I love Fort Payne and DeKalb County by John Dersham




Okay, so I am not from here and it took a good chunk of my life to get here. The truth is I had never visited the state of Alabama other than to pass through it until Eastman Kodak offered me a great promotion to become the General Manager of an Eastman Kodak division in Birmingham. By that time Kodak had moved my wife, kids and I several times including Nashville TN, Philadelphia PA and Hattiesburg MS. Kyle (my wife) and I had already lived a number of places in our lives prior to Kodak. For me, it included Mifflinburg PA, Cincinnati OH, New York City, Columbia MO and Nashville where my nearly 30 year career at Kodak began. For Kyle she was from Overland Park Kansas a suburb of Kansas City and had moved to Shelbyville IN near Indianapolis. Our journeys brought us together 37 years ago in Nashville via a mutual friend. So now, you might wonder what this history has to do with anything related to tourism which is my typical subject of my weekly column. The truth is it is all about tourism. Kyle and I moved to Fort Payne because while living in Birmingham-Hoover, we like many other people from the Birmingham area, became tourists visiting DeKalb County. Our kids were grown and had both moved to Nashville at that time. We started coming up here on weekends doing many of the exact same things our typical leisure tourist do; camping, hiking, visiting the parks, eating, shopping for art…and most of all relaxing and enjoying what we considered the most beautiful part of Alabama. It was quieter than the rush we had lived in most of our lives, less traffic, more scenery and it served as the ideal get-a-way for us. As time went on Kodak began the struggle to keep their 120 year business model alive. Even though Kodak invented Digital Photography they could not find a way to make it profitable. Film, processing, photographic paper and chemicals were where the profit was and it was declining quickly. The company started laying off employees and closing offices and divisions and that happened in Birmingham. I stayed with the company with a small office in Homewood. At that time I was responsible for much of the southeastern states in Kodak Retail Sales & Service and they did not care where we lived as long as it was in my region. We decided to sell our house in Hoover and move to PARADISE. Kyle loved horses and I loved land so we both wanted acreage.  Before you knew it we were living in DeKalb County and loving it.
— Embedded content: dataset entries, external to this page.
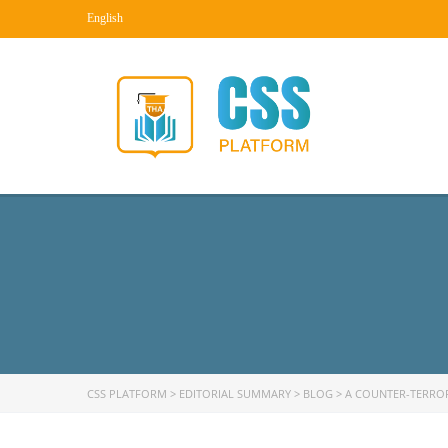
English
CSS PLATFORM
>
EDITORIAL SUMMARY
>
BLOG
>
A COUNTER-TERRO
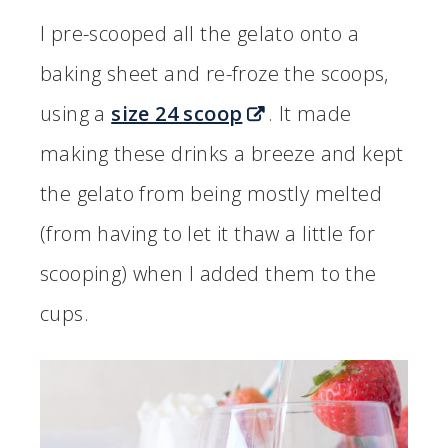
I pre-scooped all the gelato onto a
baking sheet and re-froze the scoops,
using a
size 24 scoop
. It made
making these drinks a breeze and kept
the gelato from being mostly melted
(from having to let it thaw a little for
scooping) when I added them to the
cups.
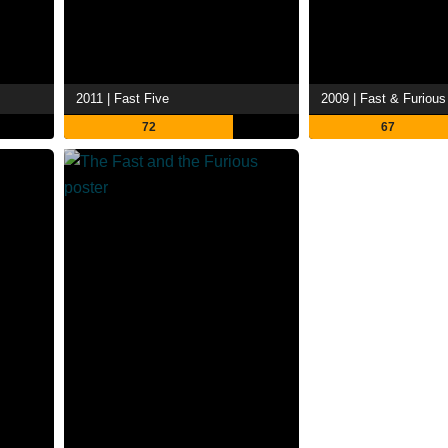
2011 | Fast Five
2009 | Fast & Furious
72
67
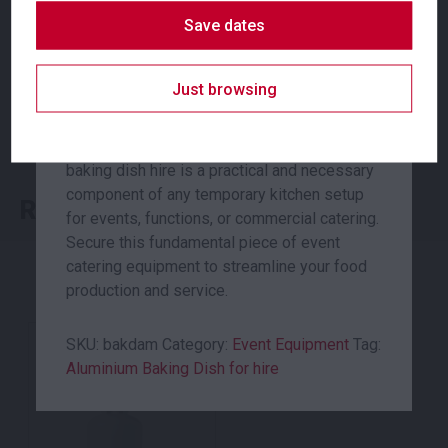
efficient heat distribution and consistent
Suitability
Indoor
,
Outdoor
Save dates
cooking results, this dish is a reliable choice
for any large-scale food preparation.
Just browsing
With dimensions of 400x300x55mm, it
SKU: fanip
offers substantial capacity for baking,
Categories:
Event Equipment
,
Shade & Heating
roasting, or serving a variety of dishes. This
baking dish hire is a practical and necessary
component of any temporary kitchen setup
Related products
for events, functions, or commercial catering.
Secure this fundamental piece of event
catering equipment to streamline your food
production and service.
SKU:
bakdam
Category:
Event Equipment
Tag:
Aluminium Baking Dish for hire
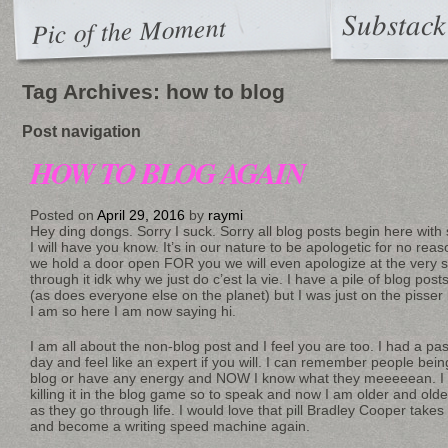
Substack
Pic of the Moment
Tag Archives:
how to blog
Post navigation
HOW TO BLOG AGAIN
Posted on
April 29, 2016
by
raymi
Hey ding dongs. Sorry I suck. Sorry all blog posts begin here with 
I will have you know. It’s in our nature to be apologetic for no reas
we hold a door open FOR you we will even apologize at the ver
through it idk why we just do c’est la vie. I have a pile of blog post
(as does everyone else on the planet) but I was just on the pisser
I am so here I am now saying hi.
I am all about the non-blog post and I feel you are too. I had a pass
day and feel like an expert if you will. I can remember people bein
blog or have any energy and NOW I know what they meeeeean. I
killing it in the blog game so to speak and now I am older and old
as they go through life. I would love that pill Bradley Cooper takes
and become a writing speed machine again.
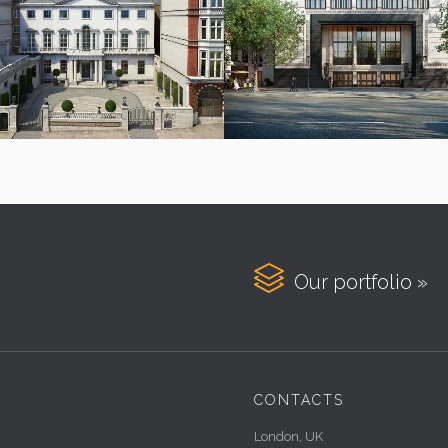

Our portfolio »
CONTACTS
London, UK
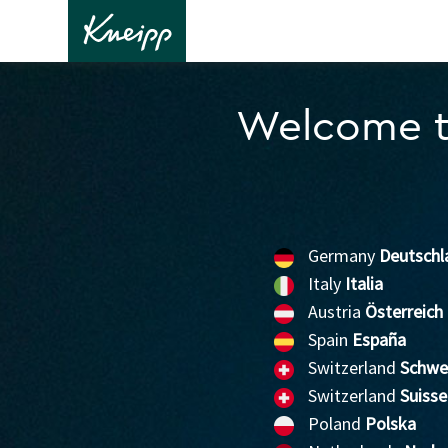
Welcome t
Germany
Deutschl
Italy
Italia
Austria
Österreich
Spain
España
Switzerland
Schwe
Switzerland
Suisse
Poland
Polska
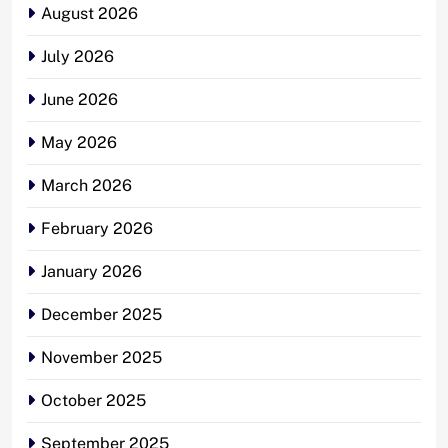
August 2026
July 2026
June 2026
May 2026
March 2026
February 2026
January 2026
December 2025
November 2025
October 2025
September 2025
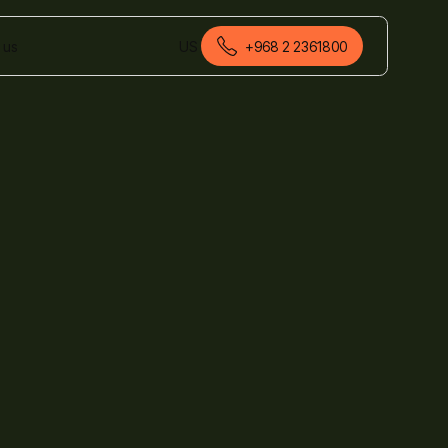
 us
US
+968 2 2361800
English (Oman)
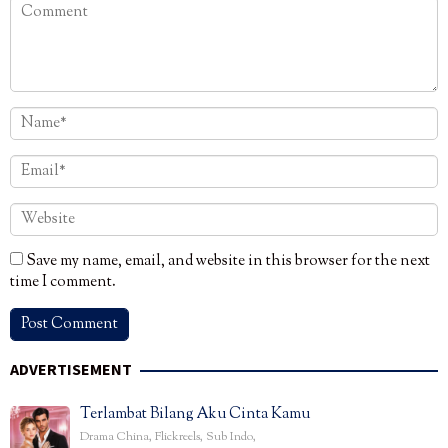
Save my name, email, and website in this browser for the next
time I comment.
ADVERTISEMENT
Terlambat Bilang Aku Cinta Kamu
Drama China
,
Flickreels
,
Sub Indo
,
Tourists feel the same way about our area as I did as a tourist. We have become a location many people retire to or say they want to. Our visitors come back over and over because we are the exact weekend get-a-way they desire or we are their chosen vacation spot. Many of you have lived here all of your life and maybe you do not think about this area the way I do. My love for DeKalb comes via the choice of picking this as a place we wanted to live. Our prior moves were chosen by our parents or by Kodak. This was Kyle’s and my first move we have ever made in our marriage that was a destination we picked.